PROBLEM REQUIREMENTS - No images, please. Copy each entry below exactly as it reads.

---- INFORMATION SUPPLIED

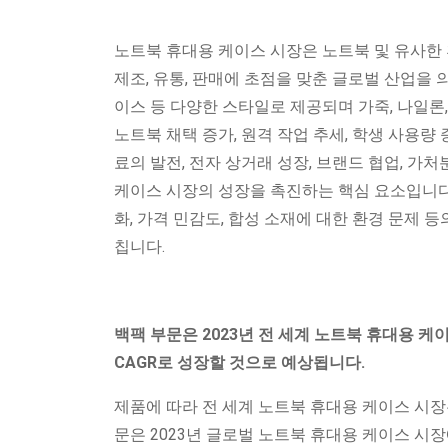
노트북 휴대용 케이스 시장은 노트북 및 유사한
제조, 유통, 판매에 초점을 맞춘 글로벌 산업을 
이스 등 다양한 스타일로 제공되며 가죽, 나일론
노트북 채택 증가, 원격 작업 추세, 학생 사용량 
료의 발전, 전자 상거래 성장, 브랜드 협업, 가
케이스 시장의 성장을 촉진하는 핵심 요소입니다.
화, 가격 민감도, 합성 소재에 대한 환경 문제 
칩니다.
백팩 부문
은 2023년 전 세계 노트북 휴대용 
CAGR로 성장할 것으로 예상됩니다.
제품에 따라 전 세계 노트북 휴대용 케이스 시장은
문은 2023년 글로벌 노트북 휴대용 케이스 시장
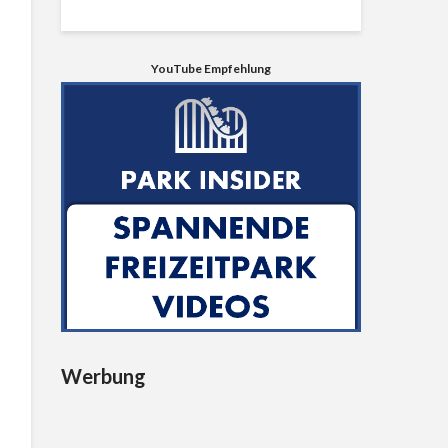
YouTube Empfehlung
Werbung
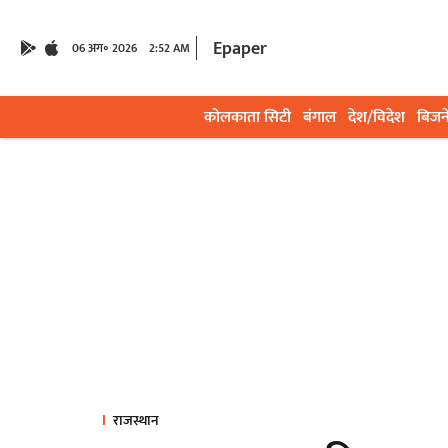
Epaper
06 अग॰ 2026
2:52 AM
कोलकाता सिटी
बंगाल
देश/विदेश
बिजन
राजस्थान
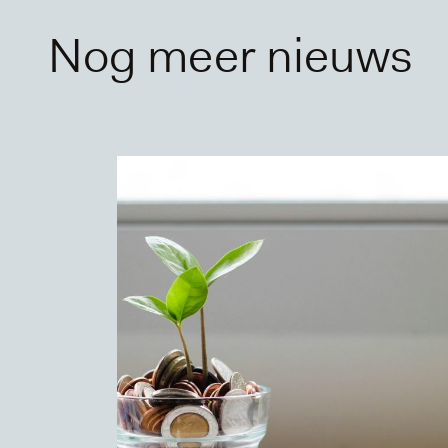
Nog meer nieuws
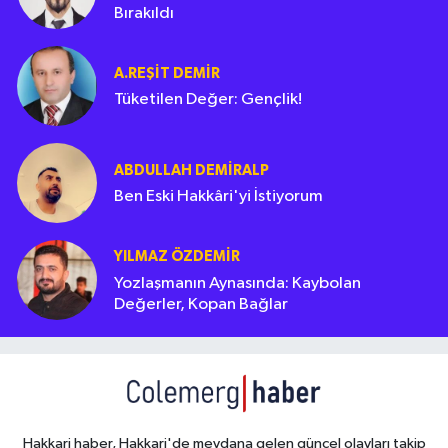
Bırakıldı
A.REŞIT DEMIR
Tüketilen Değer: Gençlik!
ABDULLAH DEMIRALP
Ben Eski Hakkâri'yi İstiyorum
YILMAZ ÖZDEMIR
Yozlaşmanın Aynasında: Kaybolan
Değerler, Kopan Bağlar
Hakkari haber, Hakkari'de meydana gelen güncel olayları takip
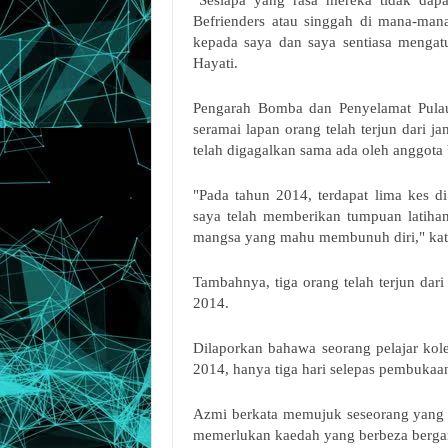
"Sesiapa yang rasa mereka tidak da
Befrienders atau singgah di mana-mana
kepada saya dan saya sentiasa mengat
Hayati.
Pengarah Bomba dan Penyelamat Pulau
seramai lapan orang telah terjun dari 
telah digagalkan sama ada oleh anggota 
"Pada tahun 2014, terdapat lima kes d
saya telah memberikan tumpuan latihan
mangsa yang mahu membunuh diri," kat
Tambahnya, tiga orang telah terjun dar
2014.
Dilaporkan bahawa seorang pelajar kole
2014, hanya tiga hari selepas pembukaan
Azmi berkata memujuk seseorang yang 
memerlukan kaedah yang berbeza berga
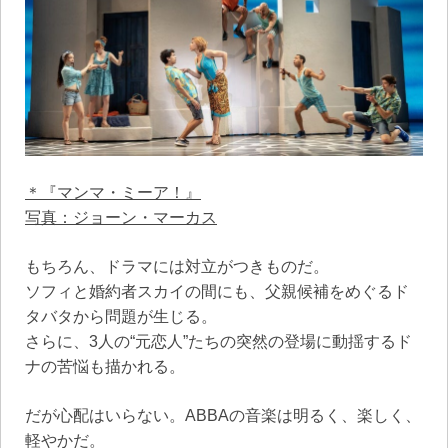
＊『マンマ・ミーア！』
写真：ジョーン・マーカス
もちろん、ドラマには対立がつきものだ。
ソフィと婚約者スカイの間にも、父親候補をめぐるド
タバタから問題が生じる。
さらに、3人の“元恋人”たちの突然の登場に動揺するド
ナの苦悩も描かれる。
だが心配はいらない。ABBAの音楽は明るく、楽しく、
軽やかだ。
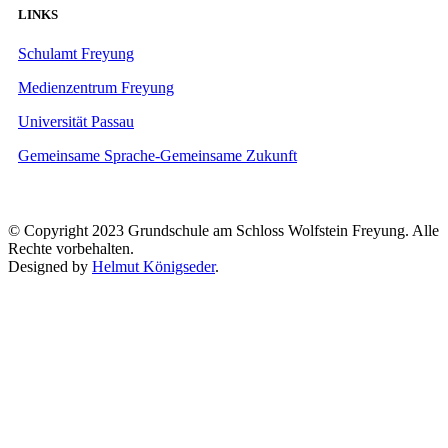
LINKS
Schulamt Freyung
Medienzentrum Freyung
Universität Passau
Gemeinsame Sprache-Gemeinsame Zukunft
© Copyright 2023 Grundschule am Schloss Wolfstein Freyung. Alle
Rechte vorbehalten.
Designed by
Helmut Königseder
.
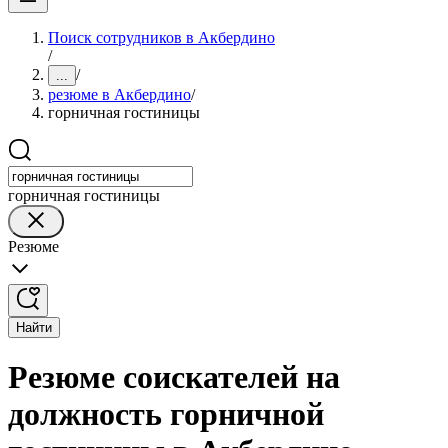
Поиск сотрудников в Акбердино
/
/
...
резюме в Акбердино
/
горничная гостиницы
горничная гостиницы
Резюме
Найти
Резюме соискателей на
должность горничной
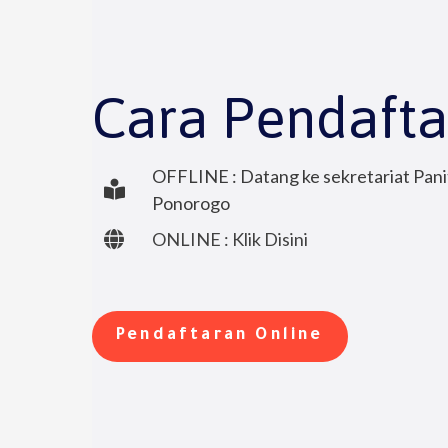
Cara Pendafta
OFFLINE : Datang ke sekretariat Pani
Ponorogo
ONLINE : Klik Disini
Pendaftaran Online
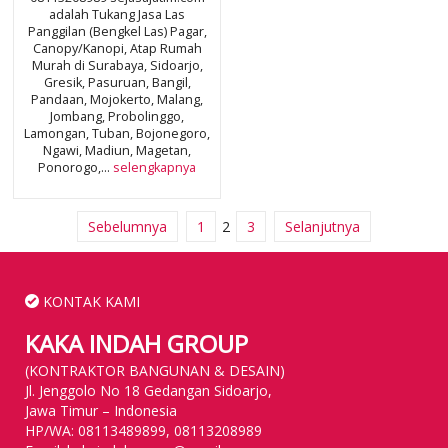
adalah Tukang Jasa Las
Panggilan (Bengkel Las) Pagar,
Canopy/Kanopi, Atap Rumah
Murah di Surabaya, Sidoarjo,
Gresik, Pasuruan, Bangil,
Pandaan, Mojokerto, Malang,
Jombang, Probolinggo,
Lamongan, Tuban, Bojonegoro,
Ngawi, Madiun, Magetan,
Ponorogo,...
selengkapnya
Sebelumnya
1
2
3
Selanjutnya
KONTAK KAMI
KAKA INDAH GROUP
(KONTRAKTOR BANGUNAN & DESAIN)
Jl. Jenggolo No 18 Gedangan Sidoarjo,
Jawa Timur – Indonesia
HP/WA: 08113489899, 08113208989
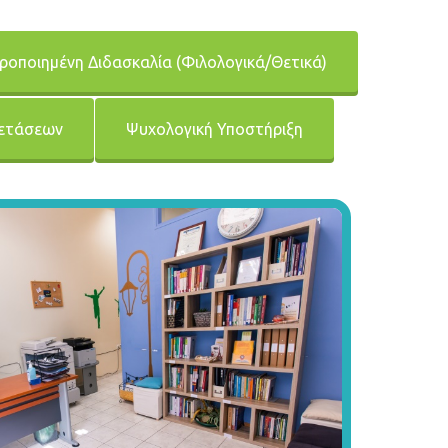
ροποιημένη Διδασκαλία (Φιλολογικά/Θετικά)
ξετάσεων
Ψυχολογική Υποστήριξη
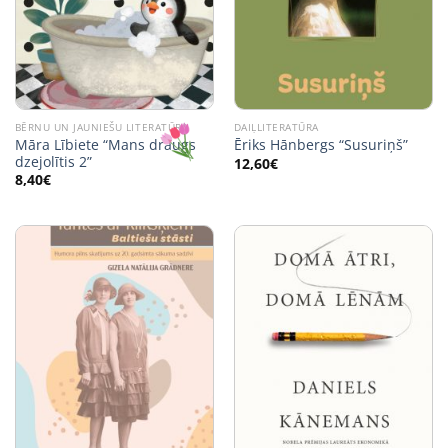
BĒRNU UN JAUNIEŠU LITERATŪRA
DAIĻLITERATŪRA
Māra Lībiete “Mans draugs
Ēriks Hānbergs “Susuriņš”
dzejolītis 2”
12,60
€
8,40
€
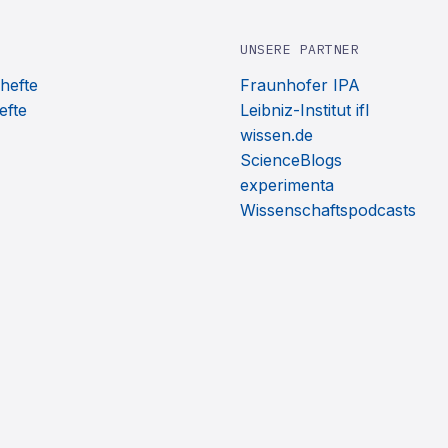
UNSERE PARTNER
hefte
Fraunhofer IPA
efte
Leibniz-Institut ifl
wissen.de
ScienceBlogs
experimenta
Wissenschaftspodcasts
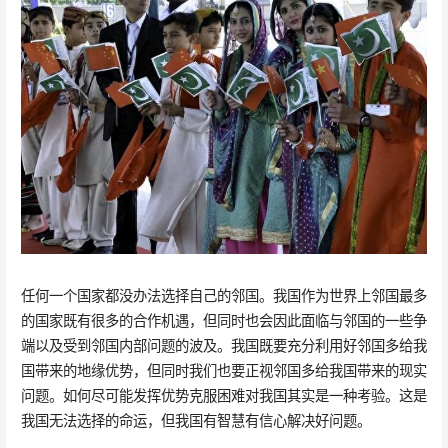
任何一个国家都没办法选择自己的邻国。我国作为世界上邻国最多
的国家既有很多的合作机遇，但同时也会因此面临与邻国的一些争
端以及受到邻国内部问题的波及。我国既要充分利用好邻国多给我
国带来的地缘优势，但同时我们也要正视邻国多给我国带来的现实
问题。如何尽可能发挥优势克服困难对我国其实是一种考验。这是
我国无法选择的命运，但我国有智慧有信心解决好问题。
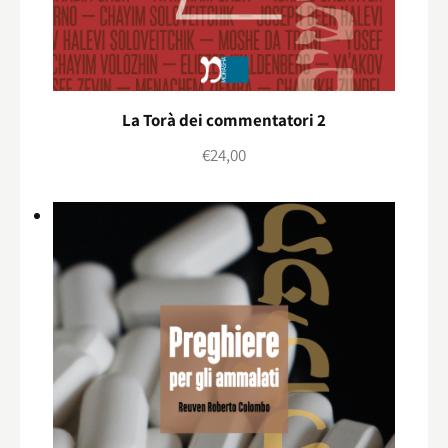
La Torà dei commentatori 2
€
24,00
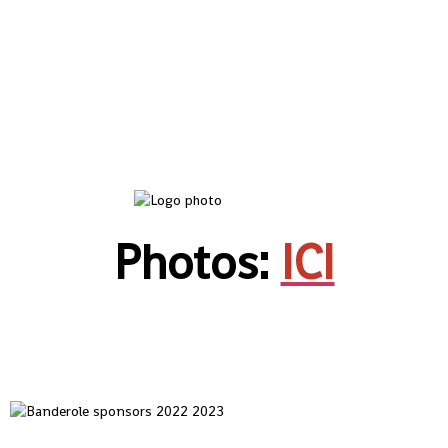
Photos:
ICI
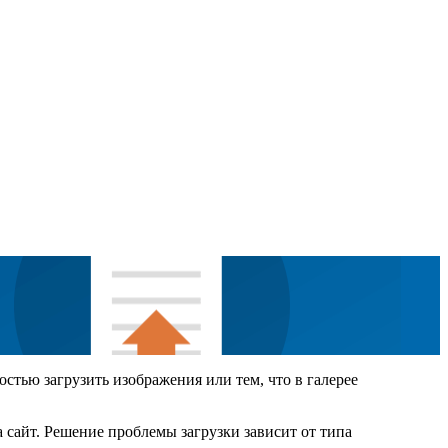
тью загрузить изображения или тем, что в галерее
 сайт. Решение проблемы загрузки зависит от типа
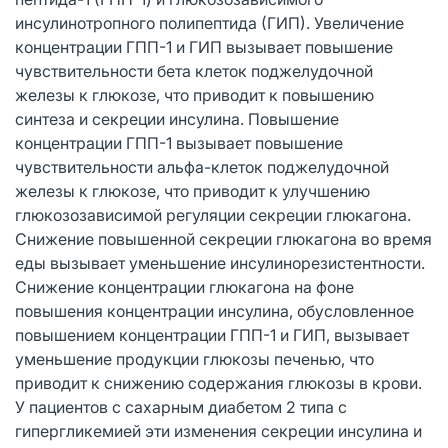
инсулинотропного полипептида (ГИП). Увеличение
концентрации ГПП-1 и ГИП вызывает повышение
чувствительности бета клеток поджелудочной
железы к глюкозе, что приводит к повышению
синтеза и секреции инсулина. Повышение
концентрации ГПП-1 вызывает повышение
чувствительности альфа-клеток поджелудочной
железы к глюкозе, что приводит к улучшению
глюкозозависимой регуляции секреции глюкагона.
Снижение повышенной секреции глюкагона во время
еды вызывает уменьшение инсулинорезистентности.
Снижение концентрации глюкагона на фоне
повышения концентрации инсулина, обусловленное
повышением концентрации ГПП-1 и ГИП, вызывает
уменьшение продукции глюкозы печенью, что
приводит к снижению содержания глюкозы в крови.
У пациентов с сахарным диабетом 2 типа с
гипергликемией эти изменения секреции инсулина и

--------

OUTPUT OF THE TASK -
노트북 휴대용 케이스 시장은 노트북 및 유사한
제조, 유통, 판매에 초점을 맞춘 글로벌 산업을 
이스 등 다양한 스타일로 제공되며 가죽, 나일론
노트북 채택 증가, 원격 작업 추세, 학생 사용량 
료의 발전, 전자 상거래 성장, 브랜드 협업, 가
케이스 시장의 성장을 촉진하는 핵심 요소입니다.
화, 가격 민감도, 합성 소재에 대한 환경 문제 
칩니다.
백팩 부문
은 2023년 전 세계 노트북 휴대용 
CAGR로 성장할 것으로 예상됩니다.
제품에 따라 전 세계 노트북 휴대용 케이스 시장은
문은 2023년 글로벌 노트북 휴대용 케이스 시장
YouTube Empfehlung
Werbung
Epaper
06 अग॰ 2026
2:52 AM
कोलकाता सिटी
बंगाल
देश/विदेश
बिजन
राजस्थान
Nog meer nieuws
Bırakıldı
A.REŞIT DEMIR
Tüketilen Değer: Gençlik!
ABDULLAH DEMIRALP
Ben Eski Hakkâri'yi İstiyorum
YILMAZ ÖZDEMIR
Yozlaşmanın Aynasında: Kaybolan
Değerler, Kopan Bağlar
Hakkari haber, Hakkari'de meydana gelen güncel olayları takip
"Sesiapa yang rasa mereka tidak da
Befrienders atau singgah di mana-mana
kepada saya dan saya sentiasa mengat
Hayati.
Pengarah Bomba dan Penyelamat Pulau
seramai lapan orang telah terjun dari 
telah digagalkan sama ada oleh anggota 
"Pada tahun 2014, terdapat lima kes d
saya telah memberikan tumpuan latihan
mangsa yang mahu membunuh diri," kat
Tambahnya, tiga orang telah terjun dar
2014.
Dilaporkan bahawa seorang pelajar kole
2014, hanya tiga hari selepas pembukaan
Azmi berkata memujuk seseorang yang 
memerlukan kaedah yang berbeza berga
＊『マンマ・ミーア！』
写真：ジョーン・マーカス
もちろん、ドラマには対立がつきものだ。
ソフィと婚約者スカイの間にも、父親候補をめぐるド
タバタから問題が生じる。
さらに、3人の“元恋人”たちの突然の登場に動揺するド
ナの苦悩も描かれる。
だが心配はいらない。ABBAの音楽は明るく、楽しく、
軽やかだ。
LINKS
Schulamt Freyung
Medienzentrum Freyung
Universität Passau
Gemeinsame Sprache-Gemeinsame Zukunft
© Copyright 2023 Grundschule am Schloss Wolfstein Freyung. Alle
Rechte vorbehalten.
Designed by
Helmut Königseder
.
Поиск сотрудников в Акбердино
/
/
...
резюме в Акбердино
/
горничная гостиницы
горничная гостиницы
Резюме
Найти
Резюме соискателей на
должность горничной
Cara Pendafta
OFFLINE : Datang ke sekretariat Pani
Ponorogo
ONLINE : Klik Disini
Pendaftaran Online
adalah Tukang Jasa Las
Panggilan (Bengkel Las) Pagar,
Canopy/Kanopi, Atap Rumah
Murah di Surabaya, Sidoarjo,
Gresik, Pasuruan, Bangil,
Pandaan, Mojokerto, Malang,
Jombang, Probolinggo,
Lamongan, Tuban, Bojonegoro,
Ngawi, Madiun, Magetan,
Ponorogo,...
selengkapnya
Sebelumnya
1
2
3
Selanjutnya
KONTAK KAMI
KAKA INDAH GROUP
(KONTRAKTOR BANGUNAN & DESAIN)
Jl. Jenggolo No 18 Gedangan Sidoarjo,
Jawa Timur – Indonesia
HP/WA: 08113489899, 08113208989
ροποιημένη Διδασκαλία (Φιλολογικά/Θετικά)
ξετάσεων
Ψυχολογική Υποστήριξη
BĒRNU UN JAUNIEŠU LITERATŪRA
DAIĻLITERATŪRA
Māra Lībiete “Mans draugs
Ēriks Hānbergs “Susuriņš”
dzejolītis 2”
12,60
€
8,40
€
UNSERE PARTNER
hefte
Fraunhofer IPA
efte
Leibniz-Institut ifl
wissen.de
ScienceBlogs
experimenta
Wissenschaftspodcasts
任何一个国家都没办法选择自己的邻国。我国作为世界上邻国最多
的国家既有很多的合作机遇，但同时也会因此面临与邻国的一些争
端以及受到邻国内部问题的波及。我国既要充分利用好邻国多给我
国带来的地缘优势，但同时我们也要正视邻国多给我国带来的现实
问题。如何尽可能发挥优势克服困难对我国其实是一种考验。这是
我国无法选择的命运，但我国有智慧有信心解决好问题。
La Torà dei commentatori 2
€
24,00
Photos:
ICI
тью загрузить изображения или тем, что в галерее
 сайт. Решение проблемы загрузки зависит от типа
инсулинотропного полипептида (ГИП). Увеличение
концентрации ГПП-1 и ГИП вызывает повышение
чувствительности бета клеток поджелудочной
железы к глюкозе, что приводит к повышению
синтеза и секреции инсулина. Повышение
концентрации ГПП-1 вызывает повышение
чувствительности альфа-клеток поджелудочной
железы к глюкозе, что приводит к улучшению
глюкозозависимой регуляции секреции глюкагона.
Снижение повышенной секреции глюкагона во время
еды вызывает уменьшение инсулинорезистентности.
Снижение концентрации глюкагона на фоне
повышения концентрации инсулина, обусловленное
повышением концентрации ГПП-1 и ГИП, вызывает
уменьшение продукции глюкозы печенью, что
приводит к снижению содержания глюкозы в крови.
У пациентов с сахарным диабетом 2 типа с
гипергликемией эти изменения секреции инсулина и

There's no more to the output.